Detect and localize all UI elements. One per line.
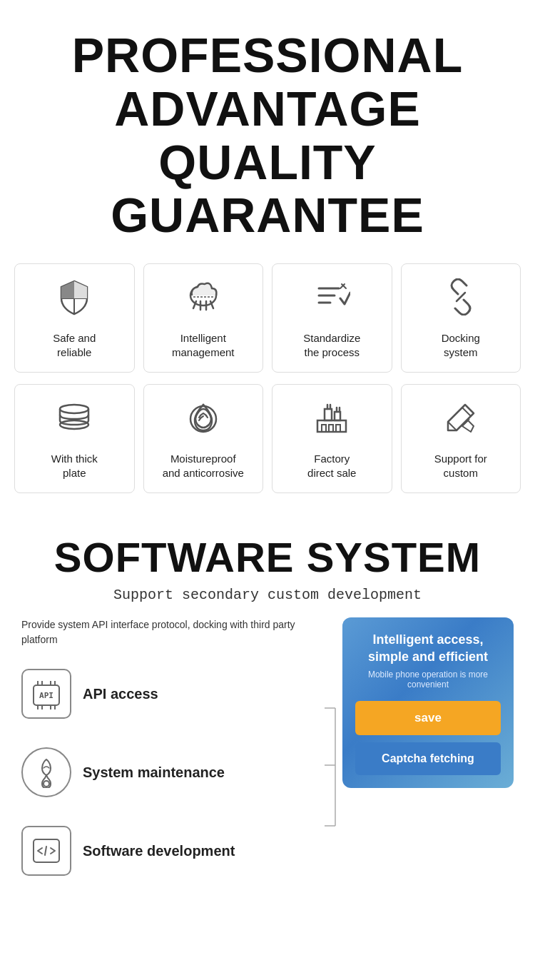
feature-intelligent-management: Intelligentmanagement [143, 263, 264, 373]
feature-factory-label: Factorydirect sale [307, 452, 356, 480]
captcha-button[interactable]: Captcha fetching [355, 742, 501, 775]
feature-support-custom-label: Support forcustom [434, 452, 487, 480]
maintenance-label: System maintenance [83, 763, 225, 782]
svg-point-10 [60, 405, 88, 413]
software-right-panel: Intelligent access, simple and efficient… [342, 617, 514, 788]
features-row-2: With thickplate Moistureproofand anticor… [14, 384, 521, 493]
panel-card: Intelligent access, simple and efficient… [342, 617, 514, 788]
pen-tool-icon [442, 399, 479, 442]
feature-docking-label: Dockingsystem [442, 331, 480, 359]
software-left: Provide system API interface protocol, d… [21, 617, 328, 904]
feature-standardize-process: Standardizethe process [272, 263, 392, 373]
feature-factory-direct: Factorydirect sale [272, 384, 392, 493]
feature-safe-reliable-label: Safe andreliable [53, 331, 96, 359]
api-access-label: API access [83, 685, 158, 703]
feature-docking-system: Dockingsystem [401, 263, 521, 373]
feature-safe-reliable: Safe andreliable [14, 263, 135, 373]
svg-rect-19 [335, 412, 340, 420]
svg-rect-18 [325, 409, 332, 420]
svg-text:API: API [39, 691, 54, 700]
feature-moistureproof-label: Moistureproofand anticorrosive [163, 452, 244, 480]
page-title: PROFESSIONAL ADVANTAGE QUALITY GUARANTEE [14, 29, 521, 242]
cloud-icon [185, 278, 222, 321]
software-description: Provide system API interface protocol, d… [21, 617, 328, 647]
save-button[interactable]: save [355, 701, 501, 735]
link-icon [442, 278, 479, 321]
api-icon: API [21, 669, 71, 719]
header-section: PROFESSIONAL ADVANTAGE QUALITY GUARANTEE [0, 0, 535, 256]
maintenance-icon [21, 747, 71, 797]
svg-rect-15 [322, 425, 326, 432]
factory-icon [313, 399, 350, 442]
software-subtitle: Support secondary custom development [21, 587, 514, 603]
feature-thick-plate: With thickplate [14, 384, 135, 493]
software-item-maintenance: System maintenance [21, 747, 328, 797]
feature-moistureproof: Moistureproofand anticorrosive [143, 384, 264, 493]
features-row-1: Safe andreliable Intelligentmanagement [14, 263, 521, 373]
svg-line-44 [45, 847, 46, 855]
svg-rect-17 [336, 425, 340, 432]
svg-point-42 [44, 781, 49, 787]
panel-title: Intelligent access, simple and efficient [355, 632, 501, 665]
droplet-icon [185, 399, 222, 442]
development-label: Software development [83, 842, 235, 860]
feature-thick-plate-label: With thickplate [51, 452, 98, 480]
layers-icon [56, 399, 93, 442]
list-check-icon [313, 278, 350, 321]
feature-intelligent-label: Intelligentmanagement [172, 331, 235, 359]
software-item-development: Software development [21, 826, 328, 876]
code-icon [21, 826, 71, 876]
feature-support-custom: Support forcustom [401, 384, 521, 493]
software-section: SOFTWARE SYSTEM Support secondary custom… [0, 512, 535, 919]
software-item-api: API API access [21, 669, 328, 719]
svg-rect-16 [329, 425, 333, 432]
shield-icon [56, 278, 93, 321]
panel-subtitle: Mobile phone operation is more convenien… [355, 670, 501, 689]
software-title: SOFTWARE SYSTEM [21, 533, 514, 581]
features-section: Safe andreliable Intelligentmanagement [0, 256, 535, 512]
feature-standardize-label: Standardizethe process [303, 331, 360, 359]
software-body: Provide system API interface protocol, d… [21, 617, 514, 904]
+--
How many lines of the listing above contain the string "Standardizethe"? Only the number is wanted.

2